Korean name
- Hangul: 성후역
- Hanja: 城後驛
- Revised Romanization: Seonghu-yeok
- McCune–Reischauer: Sŏnghu-yŏk

General information
- Location: Kilju, North Hamgyŏng North Korea
- Coordinates: 41°05′15″N 129°12′31″E﻿ / ﻿41.0875°N 129.2086°E
- Owner: Korean State Railway

History
- Opened: 1 November 1933; 92 years ago

Services
| Preceding station | Korean State Railway |  |  | Following station |
| P'unggye towards Hyesan Ch'ŏngnyŏn |  | Paektusan Ch'ŏngnyŏn Line |  | Namsŏk towards Kilju Ch'ŏngnyŏn |

Location

= Songhu station =

Railway station in North Korea

Sŏnghu station is a railway station in Kilju county, North Hamgyŏng province, North Korea, on the Paektusan Ch'ŏngnyŏn Line of the Korean State Railway.

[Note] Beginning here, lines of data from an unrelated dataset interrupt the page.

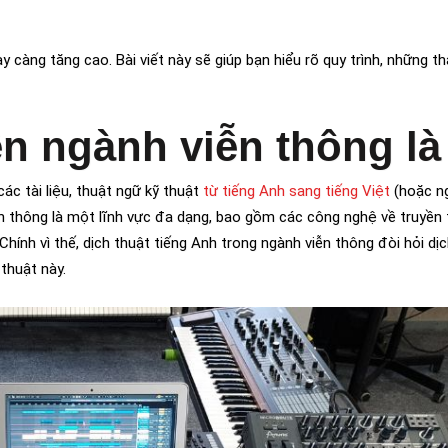
y càng tăng cao. Bài viết này sẽ giúp bạn hiểu rõ quy trình, những t
n ngành viễn thông là
ác tài liệu, thuật ngữ kỹ thuật
từ tiếng Anh sang tiếng Việt
(hoặc ng
n thông là một lĩnh vực đa dạng, bao gồm các công nghệ về truyền 
. Chính vì thế, dịch thuật tiếng Anh trong ngành viễn thông đòi hỏi dị
thuật này.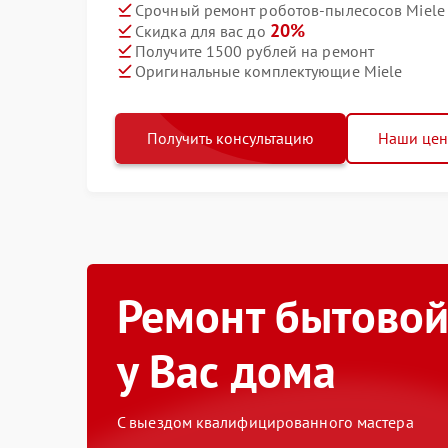
Срочный ремонт роботов-пылесосов Miele 
20%
Скидка для вас до
Получите 1500 рублей на ремонт
Оригинальные комплектующие Miele
Получить консультацию
Наши це
Ремонт бытовой
у Вас дома
С выездом квалифицированного мастера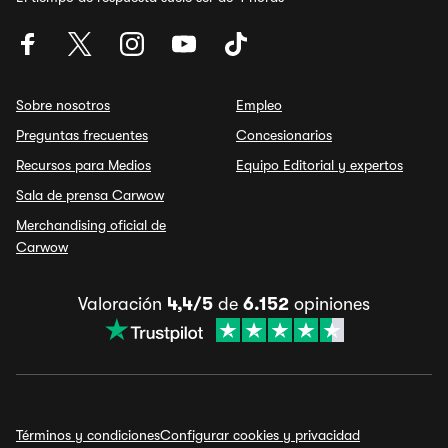
Sobre nosotros
Empleo
Preguntas frecuentes
Concesionarios
Recursos para Medios
Equipo Editorial y expertos
Sala de prensa Carwow
Merchandising oficial de
Carwow
Valoración
4,4/5
de
6.152
opiniones
Términos y condiciones
Configurar cookies y privacidad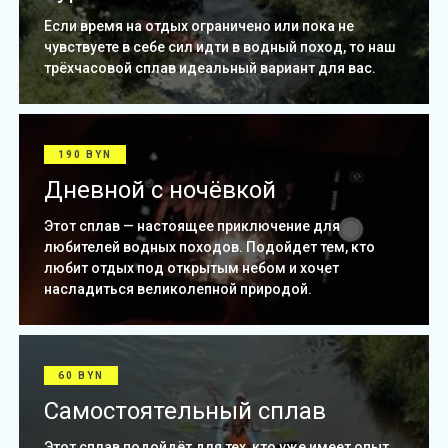
Если время на отдых ограничено или пока не
чувствуете в себе сил идти в водный поход, то наш
трёхчасовой сплав идеальный вариант для вас.
190 BYN
Дневной с ночёвкой
Этот сплав — настоящее приключение для
любителей водных походов. Подойдет тем, кто
любит отдых под открытым небом и хочет
насладиться великолепной природой.
60 BYN
Самостоятельный сплав
Этот сплав подойдёт для тех, кто уже имеет опыт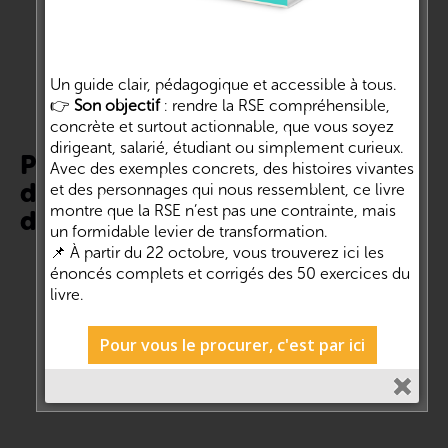
En savoir plus
Un guide clair, pédagogique et accessible à tous.
👉
Son objectif
: rendre la RSE compréhensible,
concrète et surtout actionnable, que vous soyez
dirigeant, salarié, étudiant ou simplement curieux.
Programme d’accompagnement
Avec des exemples concrets, des histoires vivantes
des organisations désireuses de
et des personnages qui nous ressemblent, ce livre
montre que la RSE n’est pas une contrainte, mais
devenir plus responsables.
un formidable levier de transformation.
📌 À partir du 22 octobre, vous trouverez ici les
Oïkos Impact a développé, grâce à une recherche
énoncés complets et corrigés des 50 exercices du
universitaire, une méthode d’évaluation de l’impact social,
livre.
sociétal, économique et environnemental des organisations. Il
vient enrichir les Cités de la RSE et de l’impact avec un
programme composé de 3 dispositifs : Auto-évaluation RSE,
Pour vous le procurer, c'est par ici
Contenu pédagogique et Accompagnement personnalisé. Le
programme Oïkos Impact, c’est aussi une marketplace entre
intervenants spécialisés et utilisateurs.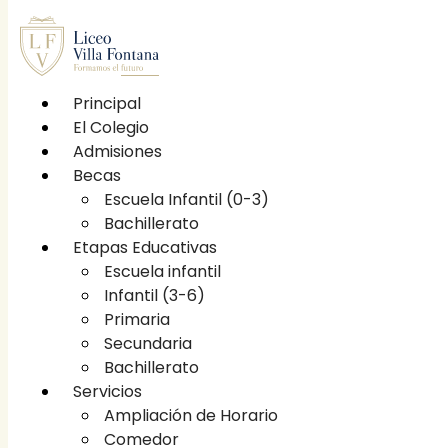
Principal
El Colegio
Principal
Admisiones
El Colegio
Becas
Etapas educativas
Escuela Infantil (0-3)
Escuela infantil
Bachillerato
Infantil (3-6)
Etapas Educativas
Primaria
Escuela infantil
Secundaria
Infantil (3-6)
Bachillerato
Primaria
Becas
Secundaria
Escuela Infantil (0-3)
Bachillerato
Bachillerato
Servicios
Servicios
Ampliación de Horario
Ampliación de Horario
Comedor
Comedor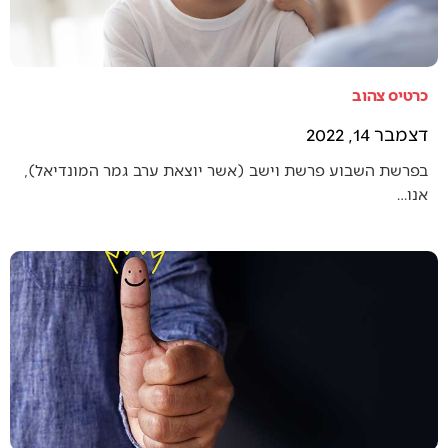
כרטיס צהוב
דצמבר 14, 2022
בפרשת השבוע פרשת וישב (אשר יוצאת ערב גמר המונדיאל),
אנו…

The station, along with the rest of the Kilju–Hapsu section, was opened by the Government Railways of Chosen(朝鮮総督府鉄道) on 1 November 1933.

On 9 October 2006 an underground nuclear test was conducted at P'unggye-ri in Kilju County, causing the closure of the line for 3–4 months.